WeRelate:Suggestions/Automatically delete "emtpy" pages for living people

Status: asking for someone to write a bot to implement this request

I am proposing that pages for Living people that are not connected to any spouse pages be deleted from the database automatically by bot. There are thousands of such pages on WR that were created upon gedcom upload prior to the new system of excluding these individuals. These pages were stripped of their information and are essentially empty. I believe keeping them on WR causes confusion to new users. I have seen new users enter in vital information for these people, with the mistaken belief that WR accepts pages for living people. The bot should delete pages that are not connected to a spouse such as Person:Living Rank (12) and that contain no other information. Living pages that are connected to spouses like Person:Living Piontek (1) would likely need to be dealt with manually. --Jennifer (JBS66) 06:23, 17 November 2011 (EST)

Not an issue that I have particularly been involved in, but why differentiate those with spouses? It seems like those should be deleted as well and the spouse left with an unknown partner? On a different issue: I don't think it is limited to the Lane family, just my knowledge of it, but "Living" was actually used as a name for a while (e.g., Person:Living Lane (105) and Person:Living Lane (106)), so I was also led to wonder how exactly is it determined that people are living? --Jrich 08:54, 17 November 2011 (EST)
I did not know that Living was actually a given name, thank you for posting examples of that. I suggested that only those without spouses be deleted by bot, because I believe those with spouses will need to be evaluated by a person before being deleted. There are thousands of pages that were scrubbed of their data and are left essentially useless. I was hoping that we could devise a way to remove these pages in an automated way. The basic criteria of no spouse, no birth or death date, no text whatsoever on the page is a place we may be able to start in removing these from the database. You asked how these people are determined living. I believe the gedcom uploader looks at the date of birth and dates of parent's birth - if the person was born within the last 110 years and does not have a death date, they are marked as living.
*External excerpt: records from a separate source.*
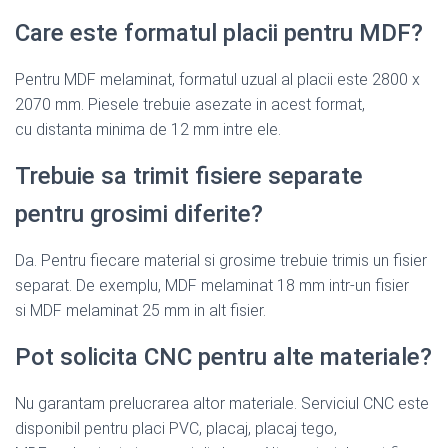
Care este formatul placii pentru MDF?
Pentru MDF melaminat, formatul uzual al placii este 2800 x
2070 mm. Piesele trebuie asezate in acest format,
cu distanta minima de 12 mm intre ele.
Trebuie sa trimit fisiere separate
pentru grosimi diferite?
Da. Pentru fiecare material si grosime trebuie trimis un fisier
separat. De exemplu, MDF melaminat 18 mm intr-un fisier
si MDF melaminat 25 mm in alt fisier.
Pot solicita CNC pentru alte materiale?
Nu garantam prelucrarea altor materiale. Serviciul CNC este
disponibil pentru placi PVC, placaj, placaj tego,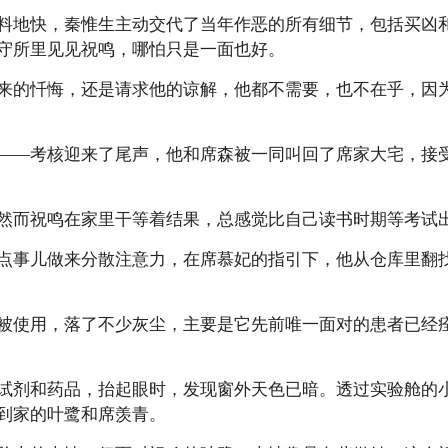
料地快，秦惟生主动交代了当年作恶的所有细节，包括买凶
守所里见见祝鸣，哪怕只是一面也好。
来的忏悔，还是请求他的谅解，他都不需要，也不在乎，因
——考核迎来了尾声，他和席森被一同叫回了席家大宅，接
然而祝鸣在家里干等着结果，总感觉比自己读书时期等考试
点事儿做来分散注意力，在席慕妃的指引下，他从仓库里翻
被使用，落了不少灰尘，主要是它先前唯一面对的患者已经
试剂和药品，抬起眼时，发现窗外天色已暗。透过实验舱的
到家的叶鹭和席羡青。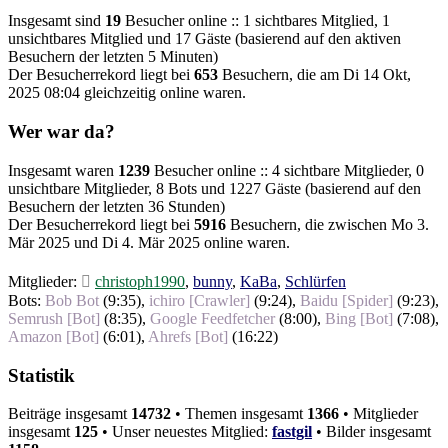
Insgesamt sind
19
Besucher online :: 1 sichtbares Mitglied, 1
unsichtbares Mitglied und 17 Gäste (basierend auf den aktiven
Besuchern der letzten 5 Minuten)
Der Besucherrekord liegt bei
653
Besuchern, die am Di 14 Okt,
2025 08:04 gleichzeitig online waren.
Wer war da?
Insgesamt waren
1239
Besucher online :: 4 sichtbare Mitglieder, 0
unsichtbare Mitglieder, 8 Bots und 1227 Gäste (basierend auf den
Besuchern der letzten 36 Stunden)
Der Besucherrekord liegt bei
5916
Besuchern, die zwischen Mo 3.
Mär 2025 und Di 4. Mär 2025 online waren.
Mitglieder:
christoph1990
,
bunny
,
KaBa
,
Schlürfen
Bots:
Bob Bot
(
9:35
),
ichiro [Crawler]
(
9:24
),
Baidu [Spider]
(
9:23
),
Semrush [Bot]
(
8:35
),
Google Feedfetcher
(
8:00
),
Bing [Bot]
(
7:08
),
Amazon [Bot]
(
6:01
),
Ahrefs [Bot]
(
16:22
)
Statistik
Beiträge insgesamt
14732
• Themen insgesamt
1366
• Mitglieder
insgesamt
125
• Unser neuestes Mitglied:
fastgil
• Bilder insgesamt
In the current gedcom upload process, these pages are excluded from upload. Dallan would have more info on the specifics of this process though. --Jennifer (JBS66) 09:16, 17 November 2011 (EST)
Again, I have not been working on this issue, so my questions may be naive. What are the spouses being evaluated for? That a living person has snuck in and not been labeled living? The case I looked at, the living person's spouse had a birth and death date and seemed legitimate. Presumably this kind of page (the spouse) doesn't want to be deleted, so the choices would seem to be: leave the living person as Living, or delete their page and leave the valid spouse married to Unknown. To me, either one still almost begs some detail-oriented person (a good trait in genealogy) to add information to complete the picture. In the big picture, the person represented by the Living page does actually exist, and will some day become a legitimate object for shared research without endangering privacy, so leaving the page as a placeholder doesn't seem all that objectionable to me, if it was properly identified as such. If labeling the page as "Living" is not sufficient, could a template be added that warns people not to add data to living people (so users stumbling on the page, that don't know the rules, won't be tempted to do so prematurely)? Many decades from now, when the person is no longer living, somebody can come in and legitimately add all the data and remove the template. --Jrich 09:46, 17 November 2011 (EST)
The gedcom uploader determines that someone is living if they've been born/christened in the past 110 years without anything in a death or burial field, or if they have no birth/christening date but their spouse or children are determined to be living, or if their parents are born within 130 years I believe. Currently, the uploader doesn't import anyone it determines to be living, even if they have a spouse. Previously, it would create empty pages for these people, with a name of "Living Surname", a gender, and nothing else. What if I write a program to delete all pages that have only a given name of "Living," a surname, a gender, and nothing else? Also, to avoid upsetting people, the program would delete only pages that were created by gedcom upload and haven't been edited since. Pages that have been edited on-line would have to be deleted manually after a human review, if someone wants to do that. Yes, we'd be deleting placeholder pages, but the deleted pages would all be empty, and it wouldn't be difficult to re-create them after the person had passed away. This would make the website conform to our current policy of "no pages for living" (see WeRelate:Policy). It might inadvertently delete a few pages for dead people whose givenname is "Living", which is a concern, but if there's nothing else on the page, we haven't lost a lot of information by deleting those pages. Thoughts?--Dallan 16:54, 23 November 2011 (EST)
What about the family pages where there are one or more living spouses? Would those need to be deleted by hand? --Jennifer (JBS66) 16:58, 23 November 2011 (EST)
I could apply the same rules that the current gedcom uploader uses: a family page is created only if there are multiple deceased family members, or if there is one deceased family member and an event or some other information. So the program could also remove the associated family pages of a living person if they didn't meet one of those two criteria.--Dallan 23:32, 23 November 2011 (EST)
Sounds like a good plan to me! --Jennifer (JBS66) 06:46, 25 November 2011 (EST)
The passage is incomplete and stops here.